==== STORED DATA

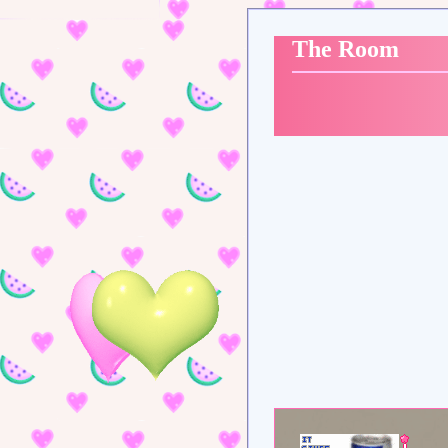
The Room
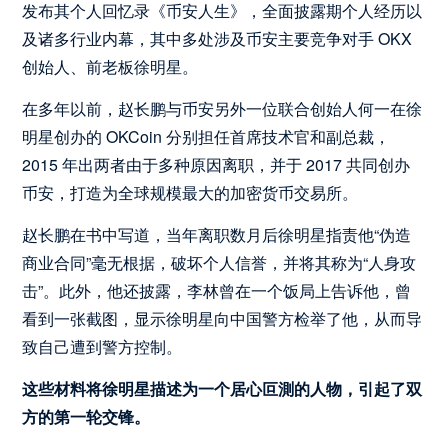
发布其个人回忆录《币安人生》，全面披露期个人经历以
及诸多行业内幕，其中多处涉及币安主要竞争对手 OKX
创始人、前老板徐明星。
在多年以前，赵长鹏与币安另外一位联合创始人何一在徐
明星创办的 OKCoin 分别担任首席技术官和副总裁，
2015 年出两者由于多种原因离职，并于 2017 共同创办
币安，打造为全球规模最大的加密货币交易所。
赵长鹏在书中写道，当年离职数月后徐明星指责他“伪造
商业合同”毫无根据，破坏个人信誉，并将其称为“人身攻
击”。此外，他还披露，李林曾在一个饭局上告诉他，曾
看到一张截图，显示徐明星向中国警方检举了他，从而导
致自己遭到警方控制。
这些材料将徐明星描述为一个居心叵測的人物，引起了双
方的第一轮交锋。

========

ACTIVITY
In the copy, keep every line of the data above exactly and drop each picture.

ANSWER SECTION
The Room
发布其个人回忆录《币安人生》，全面披露期个人经历以
及诸多行业内幕，其中多处涉及币安主要竞争对手 OKX
创始人、前老板徐明星。
在多年以前，赵长鹏与币安另外一位联合创始人何一在徐
明星创办的 OKCoin 分别担任首席技术官和副总裁，
2015 年出两者由于多种原因离职，并于 2017 共同创办
币安，打造为全球规模最大的加密货币交易所。
赵长鹏在书中写道，当年离职数月后徐明星指责他“伪造
商业合同”毫无根据，破坏个人信誉，并将其称为“人身攻
击”。此外，他还披露，李林曾在一个饭局上告诉他，曾
看到一张截图，显示徐明星向中国警方检举了他，从而导
致自己遭到警方控制。
这些材料将徐明星描述为一个居心叵測的人物，引起了双
方的第一轮交锋。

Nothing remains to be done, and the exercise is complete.